» THE PROBLEM: Please report how many lines in the data below contain "feature". Nothing besides the number should be written.

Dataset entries
=== Section Start ===
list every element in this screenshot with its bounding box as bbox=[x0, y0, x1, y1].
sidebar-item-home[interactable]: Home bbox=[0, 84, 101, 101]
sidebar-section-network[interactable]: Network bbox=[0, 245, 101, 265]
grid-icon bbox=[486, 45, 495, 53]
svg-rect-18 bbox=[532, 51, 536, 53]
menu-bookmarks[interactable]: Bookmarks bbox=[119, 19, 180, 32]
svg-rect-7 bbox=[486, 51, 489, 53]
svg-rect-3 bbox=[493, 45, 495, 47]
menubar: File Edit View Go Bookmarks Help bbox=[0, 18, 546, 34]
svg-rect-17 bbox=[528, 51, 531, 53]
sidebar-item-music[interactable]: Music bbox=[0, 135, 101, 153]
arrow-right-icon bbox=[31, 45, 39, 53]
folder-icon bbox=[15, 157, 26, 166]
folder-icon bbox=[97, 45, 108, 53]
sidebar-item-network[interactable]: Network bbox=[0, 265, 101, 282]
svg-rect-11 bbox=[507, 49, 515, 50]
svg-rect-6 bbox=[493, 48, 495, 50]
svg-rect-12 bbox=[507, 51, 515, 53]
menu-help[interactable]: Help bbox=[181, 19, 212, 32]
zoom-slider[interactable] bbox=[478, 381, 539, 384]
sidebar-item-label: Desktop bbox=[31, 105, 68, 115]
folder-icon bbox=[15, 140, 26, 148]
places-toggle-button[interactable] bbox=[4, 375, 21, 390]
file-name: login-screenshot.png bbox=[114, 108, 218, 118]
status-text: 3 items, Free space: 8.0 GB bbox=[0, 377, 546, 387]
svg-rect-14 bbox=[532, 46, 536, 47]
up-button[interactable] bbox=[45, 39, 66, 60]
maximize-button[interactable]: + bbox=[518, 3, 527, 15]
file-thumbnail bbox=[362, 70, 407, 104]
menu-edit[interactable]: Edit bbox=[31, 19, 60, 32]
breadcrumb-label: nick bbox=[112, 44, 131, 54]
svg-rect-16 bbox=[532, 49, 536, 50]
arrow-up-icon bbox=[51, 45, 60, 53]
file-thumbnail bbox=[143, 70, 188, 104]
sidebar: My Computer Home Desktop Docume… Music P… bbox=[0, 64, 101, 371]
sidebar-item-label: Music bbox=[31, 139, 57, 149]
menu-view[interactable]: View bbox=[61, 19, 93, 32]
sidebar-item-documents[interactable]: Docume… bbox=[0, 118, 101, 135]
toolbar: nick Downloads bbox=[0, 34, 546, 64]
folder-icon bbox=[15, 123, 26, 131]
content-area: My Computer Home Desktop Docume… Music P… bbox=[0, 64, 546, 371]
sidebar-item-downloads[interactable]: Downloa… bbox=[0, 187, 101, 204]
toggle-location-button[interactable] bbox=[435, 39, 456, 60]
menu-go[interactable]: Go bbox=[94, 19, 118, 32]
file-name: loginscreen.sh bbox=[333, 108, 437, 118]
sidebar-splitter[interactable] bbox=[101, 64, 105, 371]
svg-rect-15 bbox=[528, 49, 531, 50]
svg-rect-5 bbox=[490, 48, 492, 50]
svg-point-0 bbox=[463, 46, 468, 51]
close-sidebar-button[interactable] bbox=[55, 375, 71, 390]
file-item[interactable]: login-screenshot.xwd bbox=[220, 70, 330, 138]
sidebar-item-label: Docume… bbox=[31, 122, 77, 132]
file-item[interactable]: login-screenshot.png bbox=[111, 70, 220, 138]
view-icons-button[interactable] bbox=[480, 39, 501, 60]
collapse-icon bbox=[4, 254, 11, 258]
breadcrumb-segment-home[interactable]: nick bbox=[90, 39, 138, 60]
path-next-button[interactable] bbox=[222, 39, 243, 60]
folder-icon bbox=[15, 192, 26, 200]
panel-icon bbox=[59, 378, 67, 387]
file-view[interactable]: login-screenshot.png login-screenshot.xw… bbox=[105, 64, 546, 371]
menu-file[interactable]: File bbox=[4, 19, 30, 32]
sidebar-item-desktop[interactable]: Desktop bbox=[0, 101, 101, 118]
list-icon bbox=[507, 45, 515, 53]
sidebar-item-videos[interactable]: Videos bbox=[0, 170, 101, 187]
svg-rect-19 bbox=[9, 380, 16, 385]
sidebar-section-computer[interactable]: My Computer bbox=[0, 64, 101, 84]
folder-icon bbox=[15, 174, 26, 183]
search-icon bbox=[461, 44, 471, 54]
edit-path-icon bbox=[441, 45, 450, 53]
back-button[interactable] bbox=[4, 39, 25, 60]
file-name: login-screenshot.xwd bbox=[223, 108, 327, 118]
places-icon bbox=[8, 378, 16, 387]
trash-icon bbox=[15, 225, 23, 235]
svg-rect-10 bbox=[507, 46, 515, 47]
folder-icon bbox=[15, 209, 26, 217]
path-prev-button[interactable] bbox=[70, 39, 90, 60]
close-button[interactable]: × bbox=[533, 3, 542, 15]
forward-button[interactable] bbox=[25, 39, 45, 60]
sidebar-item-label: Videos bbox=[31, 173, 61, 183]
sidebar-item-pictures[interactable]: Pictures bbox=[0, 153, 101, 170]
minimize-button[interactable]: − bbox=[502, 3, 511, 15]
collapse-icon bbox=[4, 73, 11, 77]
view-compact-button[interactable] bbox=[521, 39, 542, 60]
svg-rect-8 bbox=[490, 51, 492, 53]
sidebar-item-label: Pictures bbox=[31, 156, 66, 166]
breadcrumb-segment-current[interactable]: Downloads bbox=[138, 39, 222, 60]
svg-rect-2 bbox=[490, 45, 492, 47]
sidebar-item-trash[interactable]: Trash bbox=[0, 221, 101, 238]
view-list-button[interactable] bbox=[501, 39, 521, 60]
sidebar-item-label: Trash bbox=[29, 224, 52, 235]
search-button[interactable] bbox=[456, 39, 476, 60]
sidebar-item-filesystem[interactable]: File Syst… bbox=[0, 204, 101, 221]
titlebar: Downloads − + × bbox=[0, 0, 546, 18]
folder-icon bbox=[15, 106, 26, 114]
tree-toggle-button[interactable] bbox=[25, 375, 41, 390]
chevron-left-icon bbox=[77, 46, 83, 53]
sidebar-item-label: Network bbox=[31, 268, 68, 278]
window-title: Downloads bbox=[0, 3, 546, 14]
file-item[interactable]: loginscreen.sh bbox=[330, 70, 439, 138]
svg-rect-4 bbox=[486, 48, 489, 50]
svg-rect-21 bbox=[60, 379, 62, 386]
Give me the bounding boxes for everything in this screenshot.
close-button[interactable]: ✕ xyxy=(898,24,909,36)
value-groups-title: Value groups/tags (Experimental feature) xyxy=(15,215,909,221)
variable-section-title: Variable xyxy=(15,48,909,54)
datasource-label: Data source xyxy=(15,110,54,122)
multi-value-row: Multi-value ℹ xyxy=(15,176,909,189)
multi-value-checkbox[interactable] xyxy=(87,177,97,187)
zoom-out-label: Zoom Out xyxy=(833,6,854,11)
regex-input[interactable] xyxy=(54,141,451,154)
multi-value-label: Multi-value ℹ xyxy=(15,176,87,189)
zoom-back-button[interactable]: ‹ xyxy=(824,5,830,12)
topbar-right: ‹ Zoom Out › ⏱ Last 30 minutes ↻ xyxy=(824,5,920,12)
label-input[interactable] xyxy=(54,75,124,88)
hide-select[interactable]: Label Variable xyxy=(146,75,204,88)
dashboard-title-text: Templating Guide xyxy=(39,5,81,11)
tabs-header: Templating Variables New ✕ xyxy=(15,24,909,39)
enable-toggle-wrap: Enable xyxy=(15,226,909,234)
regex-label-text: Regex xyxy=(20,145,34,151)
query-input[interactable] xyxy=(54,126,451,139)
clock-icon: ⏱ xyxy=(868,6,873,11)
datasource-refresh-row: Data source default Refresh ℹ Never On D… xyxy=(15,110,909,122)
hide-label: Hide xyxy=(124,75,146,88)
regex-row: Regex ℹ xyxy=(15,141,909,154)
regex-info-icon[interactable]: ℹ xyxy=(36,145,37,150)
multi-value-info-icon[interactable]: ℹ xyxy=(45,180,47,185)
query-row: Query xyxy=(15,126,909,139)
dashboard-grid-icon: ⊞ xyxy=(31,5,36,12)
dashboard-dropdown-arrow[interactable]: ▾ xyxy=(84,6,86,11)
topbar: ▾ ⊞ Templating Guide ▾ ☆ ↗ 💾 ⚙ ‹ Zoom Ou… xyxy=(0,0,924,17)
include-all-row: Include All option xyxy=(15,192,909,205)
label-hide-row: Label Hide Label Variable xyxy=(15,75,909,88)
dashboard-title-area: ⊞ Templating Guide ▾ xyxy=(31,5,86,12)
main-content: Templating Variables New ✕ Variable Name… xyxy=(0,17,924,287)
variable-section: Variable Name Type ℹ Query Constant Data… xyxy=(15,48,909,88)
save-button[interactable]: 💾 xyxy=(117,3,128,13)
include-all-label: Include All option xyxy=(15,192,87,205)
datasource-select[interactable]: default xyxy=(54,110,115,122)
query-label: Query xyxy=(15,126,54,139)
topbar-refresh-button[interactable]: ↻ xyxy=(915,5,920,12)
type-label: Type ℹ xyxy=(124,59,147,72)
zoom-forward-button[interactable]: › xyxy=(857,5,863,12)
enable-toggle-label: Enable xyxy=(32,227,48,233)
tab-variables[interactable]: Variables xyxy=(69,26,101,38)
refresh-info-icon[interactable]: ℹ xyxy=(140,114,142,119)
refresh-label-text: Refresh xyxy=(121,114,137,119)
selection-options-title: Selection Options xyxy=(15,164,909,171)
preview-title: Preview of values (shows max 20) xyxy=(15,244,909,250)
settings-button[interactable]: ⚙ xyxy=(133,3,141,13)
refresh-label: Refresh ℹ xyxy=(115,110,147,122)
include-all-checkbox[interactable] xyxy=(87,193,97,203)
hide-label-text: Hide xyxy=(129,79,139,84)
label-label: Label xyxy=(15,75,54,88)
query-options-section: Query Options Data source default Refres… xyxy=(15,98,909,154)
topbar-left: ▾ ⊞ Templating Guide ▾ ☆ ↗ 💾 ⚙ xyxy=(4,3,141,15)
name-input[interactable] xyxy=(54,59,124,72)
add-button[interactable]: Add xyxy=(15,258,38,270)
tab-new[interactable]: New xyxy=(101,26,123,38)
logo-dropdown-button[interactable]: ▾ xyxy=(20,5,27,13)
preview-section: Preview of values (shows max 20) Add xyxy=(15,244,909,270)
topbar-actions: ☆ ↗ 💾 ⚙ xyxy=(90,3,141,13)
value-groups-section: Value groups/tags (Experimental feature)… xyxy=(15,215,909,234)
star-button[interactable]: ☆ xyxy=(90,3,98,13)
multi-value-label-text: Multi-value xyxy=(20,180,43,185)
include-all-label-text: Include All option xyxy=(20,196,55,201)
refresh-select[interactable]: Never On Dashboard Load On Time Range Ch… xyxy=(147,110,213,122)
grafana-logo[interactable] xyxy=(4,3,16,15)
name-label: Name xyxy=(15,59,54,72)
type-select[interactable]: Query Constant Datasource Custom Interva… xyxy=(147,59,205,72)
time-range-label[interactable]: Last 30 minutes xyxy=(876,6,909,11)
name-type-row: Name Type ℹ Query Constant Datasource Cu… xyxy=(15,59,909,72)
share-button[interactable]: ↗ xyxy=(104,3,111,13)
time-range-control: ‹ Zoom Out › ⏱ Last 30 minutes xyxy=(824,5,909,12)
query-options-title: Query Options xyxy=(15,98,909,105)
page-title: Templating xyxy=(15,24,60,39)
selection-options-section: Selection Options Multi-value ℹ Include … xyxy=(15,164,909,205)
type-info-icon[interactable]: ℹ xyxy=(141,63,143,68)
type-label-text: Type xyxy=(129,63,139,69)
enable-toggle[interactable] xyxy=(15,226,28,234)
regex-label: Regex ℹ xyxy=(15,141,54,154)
=== Section End ===
=== Section Start ===
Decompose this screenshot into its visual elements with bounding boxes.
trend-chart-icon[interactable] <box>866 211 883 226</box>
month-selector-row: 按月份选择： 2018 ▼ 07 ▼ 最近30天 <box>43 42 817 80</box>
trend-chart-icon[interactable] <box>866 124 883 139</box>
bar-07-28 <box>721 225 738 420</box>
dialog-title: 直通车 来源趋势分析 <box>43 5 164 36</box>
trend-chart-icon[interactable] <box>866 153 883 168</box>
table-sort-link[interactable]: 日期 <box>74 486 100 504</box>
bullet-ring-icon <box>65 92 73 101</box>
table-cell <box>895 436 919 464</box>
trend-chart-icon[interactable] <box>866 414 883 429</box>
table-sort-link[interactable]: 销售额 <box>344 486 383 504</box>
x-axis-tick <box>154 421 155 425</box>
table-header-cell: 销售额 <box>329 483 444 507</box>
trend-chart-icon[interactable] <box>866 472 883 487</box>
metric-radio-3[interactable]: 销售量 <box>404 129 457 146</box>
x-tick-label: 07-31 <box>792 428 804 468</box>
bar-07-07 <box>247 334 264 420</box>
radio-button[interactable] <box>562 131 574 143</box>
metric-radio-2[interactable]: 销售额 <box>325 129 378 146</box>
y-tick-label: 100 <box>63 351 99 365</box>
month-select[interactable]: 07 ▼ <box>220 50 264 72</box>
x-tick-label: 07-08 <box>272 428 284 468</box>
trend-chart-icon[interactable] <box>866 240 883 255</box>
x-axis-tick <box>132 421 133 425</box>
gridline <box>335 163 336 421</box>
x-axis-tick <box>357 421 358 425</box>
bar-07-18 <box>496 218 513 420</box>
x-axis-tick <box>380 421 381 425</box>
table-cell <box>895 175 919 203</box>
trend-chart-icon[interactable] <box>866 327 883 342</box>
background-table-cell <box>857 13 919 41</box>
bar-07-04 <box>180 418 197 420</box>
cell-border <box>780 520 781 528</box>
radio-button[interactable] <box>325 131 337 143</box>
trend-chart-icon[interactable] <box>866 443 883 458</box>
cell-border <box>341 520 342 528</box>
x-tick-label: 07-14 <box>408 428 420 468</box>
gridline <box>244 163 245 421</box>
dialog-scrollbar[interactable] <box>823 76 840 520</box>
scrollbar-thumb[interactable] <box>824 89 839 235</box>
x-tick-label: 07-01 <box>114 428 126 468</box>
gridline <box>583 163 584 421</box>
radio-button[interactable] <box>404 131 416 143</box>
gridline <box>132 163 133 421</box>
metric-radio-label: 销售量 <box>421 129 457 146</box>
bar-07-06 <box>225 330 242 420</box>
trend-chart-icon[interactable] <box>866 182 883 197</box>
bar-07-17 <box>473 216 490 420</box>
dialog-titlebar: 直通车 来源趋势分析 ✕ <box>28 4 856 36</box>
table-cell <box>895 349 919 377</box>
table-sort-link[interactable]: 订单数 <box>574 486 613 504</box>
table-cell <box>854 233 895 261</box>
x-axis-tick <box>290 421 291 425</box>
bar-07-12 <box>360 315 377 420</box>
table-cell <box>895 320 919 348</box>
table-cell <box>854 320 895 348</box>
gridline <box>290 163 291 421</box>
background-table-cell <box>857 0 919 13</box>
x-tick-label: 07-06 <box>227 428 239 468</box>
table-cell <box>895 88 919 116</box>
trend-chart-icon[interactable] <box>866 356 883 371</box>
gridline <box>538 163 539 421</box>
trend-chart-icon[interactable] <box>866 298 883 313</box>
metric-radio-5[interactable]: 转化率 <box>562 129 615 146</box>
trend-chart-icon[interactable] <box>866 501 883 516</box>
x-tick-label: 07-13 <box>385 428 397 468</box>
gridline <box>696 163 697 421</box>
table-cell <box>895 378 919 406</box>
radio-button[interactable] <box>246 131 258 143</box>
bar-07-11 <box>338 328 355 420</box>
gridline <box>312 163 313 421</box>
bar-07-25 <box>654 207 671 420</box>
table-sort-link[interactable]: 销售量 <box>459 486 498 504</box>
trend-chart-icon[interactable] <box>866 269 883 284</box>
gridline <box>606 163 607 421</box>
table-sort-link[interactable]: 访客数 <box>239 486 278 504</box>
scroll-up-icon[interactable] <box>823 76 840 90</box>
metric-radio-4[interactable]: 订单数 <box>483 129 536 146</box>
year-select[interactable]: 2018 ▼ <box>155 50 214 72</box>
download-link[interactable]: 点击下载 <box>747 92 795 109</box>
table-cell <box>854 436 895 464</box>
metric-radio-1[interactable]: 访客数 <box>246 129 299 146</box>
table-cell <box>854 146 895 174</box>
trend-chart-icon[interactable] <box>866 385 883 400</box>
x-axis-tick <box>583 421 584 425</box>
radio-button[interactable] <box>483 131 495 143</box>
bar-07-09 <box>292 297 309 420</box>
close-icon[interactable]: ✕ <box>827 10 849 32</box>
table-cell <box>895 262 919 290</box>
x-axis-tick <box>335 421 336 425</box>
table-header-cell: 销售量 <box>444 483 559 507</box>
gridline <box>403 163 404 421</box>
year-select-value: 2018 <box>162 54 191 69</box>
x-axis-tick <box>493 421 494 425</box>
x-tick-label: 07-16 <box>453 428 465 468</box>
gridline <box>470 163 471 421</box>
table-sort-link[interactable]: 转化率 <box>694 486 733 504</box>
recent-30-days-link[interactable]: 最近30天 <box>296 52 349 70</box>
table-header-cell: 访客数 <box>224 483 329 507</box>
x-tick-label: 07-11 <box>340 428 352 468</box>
=== Section End ===
=== Section Start ===
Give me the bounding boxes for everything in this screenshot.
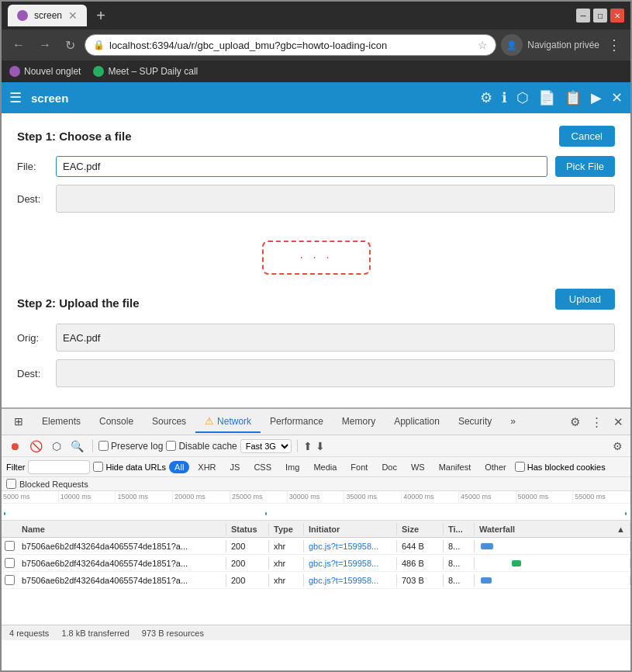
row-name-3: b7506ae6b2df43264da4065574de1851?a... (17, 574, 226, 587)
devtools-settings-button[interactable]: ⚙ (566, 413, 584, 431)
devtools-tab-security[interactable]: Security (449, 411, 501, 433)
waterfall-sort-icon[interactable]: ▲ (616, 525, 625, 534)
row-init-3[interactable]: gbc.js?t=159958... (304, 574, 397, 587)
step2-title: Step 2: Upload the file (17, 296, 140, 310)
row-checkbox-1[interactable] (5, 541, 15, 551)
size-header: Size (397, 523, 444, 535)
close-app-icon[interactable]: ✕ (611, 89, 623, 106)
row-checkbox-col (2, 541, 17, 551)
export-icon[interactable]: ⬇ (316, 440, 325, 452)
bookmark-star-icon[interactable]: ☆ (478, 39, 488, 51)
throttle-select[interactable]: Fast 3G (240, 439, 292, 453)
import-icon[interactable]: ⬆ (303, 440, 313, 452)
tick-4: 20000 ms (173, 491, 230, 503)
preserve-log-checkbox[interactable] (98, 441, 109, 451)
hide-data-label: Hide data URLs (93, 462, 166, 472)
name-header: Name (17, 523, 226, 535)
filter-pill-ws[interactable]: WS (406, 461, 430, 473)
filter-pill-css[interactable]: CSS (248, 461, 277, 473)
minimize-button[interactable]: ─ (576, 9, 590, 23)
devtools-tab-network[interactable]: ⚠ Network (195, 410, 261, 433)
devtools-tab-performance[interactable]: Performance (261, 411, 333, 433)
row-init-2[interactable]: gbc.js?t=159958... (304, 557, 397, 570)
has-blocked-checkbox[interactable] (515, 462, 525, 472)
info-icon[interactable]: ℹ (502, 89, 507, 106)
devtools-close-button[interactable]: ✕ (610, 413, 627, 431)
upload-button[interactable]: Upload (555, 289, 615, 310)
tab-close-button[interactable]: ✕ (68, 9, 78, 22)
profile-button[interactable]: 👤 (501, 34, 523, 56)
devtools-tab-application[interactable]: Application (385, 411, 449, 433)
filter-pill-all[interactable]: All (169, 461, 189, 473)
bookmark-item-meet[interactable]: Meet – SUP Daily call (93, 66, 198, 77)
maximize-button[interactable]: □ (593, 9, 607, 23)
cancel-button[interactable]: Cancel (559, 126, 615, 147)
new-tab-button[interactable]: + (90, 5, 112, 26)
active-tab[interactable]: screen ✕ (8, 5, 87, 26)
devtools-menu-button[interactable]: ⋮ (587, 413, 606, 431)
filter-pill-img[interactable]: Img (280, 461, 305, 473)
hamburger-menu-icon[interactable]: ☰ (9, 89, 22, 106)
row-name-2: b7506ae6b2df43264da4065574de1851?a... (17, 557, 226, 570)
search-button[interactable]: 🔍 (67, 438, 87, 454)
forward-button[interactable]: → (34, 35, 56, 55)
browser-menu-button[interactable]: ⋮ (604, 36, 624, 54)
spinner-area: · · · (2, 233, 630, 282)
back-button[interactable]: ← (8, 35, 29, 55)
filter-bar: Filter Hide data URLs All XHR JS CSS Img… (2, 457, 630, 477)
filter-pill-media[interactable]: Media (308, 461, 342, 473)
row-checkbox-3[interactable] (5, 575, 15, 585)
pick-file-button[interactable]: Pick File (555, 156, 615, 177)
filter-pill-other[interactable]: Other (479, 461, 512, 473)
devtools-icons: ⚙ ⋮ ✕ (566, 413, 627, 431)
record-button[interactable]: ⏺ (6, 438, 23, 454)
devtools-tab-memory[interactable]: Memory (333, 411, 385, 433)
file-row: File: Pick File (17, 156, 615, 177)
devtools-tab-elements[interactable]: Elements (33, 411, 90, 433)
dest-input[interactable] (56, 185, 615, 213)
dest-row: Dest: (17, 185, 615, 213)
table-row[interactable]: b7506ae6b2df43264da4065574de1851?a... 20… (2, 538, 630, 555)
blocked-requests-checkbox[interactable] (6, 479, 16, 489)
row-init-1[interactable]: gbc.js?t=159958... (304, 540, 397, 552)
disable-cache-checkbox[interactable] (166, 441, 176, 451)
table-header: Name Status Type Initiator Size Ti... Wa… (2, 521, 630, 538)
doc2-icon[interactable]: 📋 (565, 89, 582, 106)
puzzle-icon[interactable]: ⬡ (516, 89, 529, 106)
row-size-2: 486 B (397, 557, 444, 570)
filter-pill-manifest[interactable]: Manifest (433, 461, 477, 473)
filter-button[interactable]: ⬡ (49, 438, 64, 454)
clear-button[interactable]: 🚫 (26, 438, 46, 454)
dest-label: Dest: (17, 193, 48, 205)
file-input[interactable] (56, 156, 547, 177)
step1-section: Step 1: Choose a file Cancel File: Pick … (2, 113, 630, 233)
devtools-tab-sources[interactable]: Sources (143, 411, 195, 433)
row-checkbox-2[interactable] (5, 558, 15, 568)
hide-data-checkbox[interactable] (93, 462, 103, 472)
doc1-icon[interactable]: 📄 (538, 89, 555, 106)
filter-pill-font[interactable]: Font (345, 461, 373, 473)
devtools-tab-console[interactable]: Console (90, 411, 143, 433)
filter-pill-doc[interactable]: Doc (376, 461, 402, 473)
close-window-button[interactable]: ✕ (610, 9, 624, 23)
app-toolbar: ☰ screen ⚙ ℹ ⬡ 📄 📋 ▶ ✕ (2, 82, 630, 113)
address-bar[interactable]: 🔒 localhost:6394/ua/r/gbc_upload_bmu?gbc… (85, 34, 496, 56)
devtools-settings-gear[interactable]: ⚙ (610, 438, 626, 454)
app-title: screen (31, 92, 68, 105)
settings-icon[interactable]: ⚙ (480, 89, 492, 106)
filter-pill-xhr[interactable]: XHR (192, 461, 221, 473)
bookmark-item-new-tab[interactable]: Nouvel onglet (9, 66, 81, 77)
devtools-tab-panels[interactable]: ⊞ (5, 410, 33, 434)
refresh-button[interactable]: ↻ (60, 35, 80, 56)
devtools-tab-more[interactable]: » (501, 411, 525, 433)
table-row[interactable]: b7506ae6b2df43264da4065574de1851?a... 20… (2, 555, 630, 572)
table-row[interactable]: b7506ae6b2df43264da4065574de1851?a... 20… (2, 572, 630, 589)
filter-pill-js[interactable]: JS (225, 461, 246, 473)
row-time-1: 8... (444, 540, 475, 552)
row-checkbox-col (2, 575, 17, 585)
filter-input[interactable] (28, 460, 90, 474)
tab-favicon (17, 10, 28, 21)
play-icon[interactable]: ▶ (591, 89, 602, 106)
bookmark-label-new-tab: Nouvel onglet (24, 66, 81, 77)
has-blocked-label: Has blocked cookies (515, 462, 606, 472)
=== Section End ===
» PROBLEM SOLUTION: 2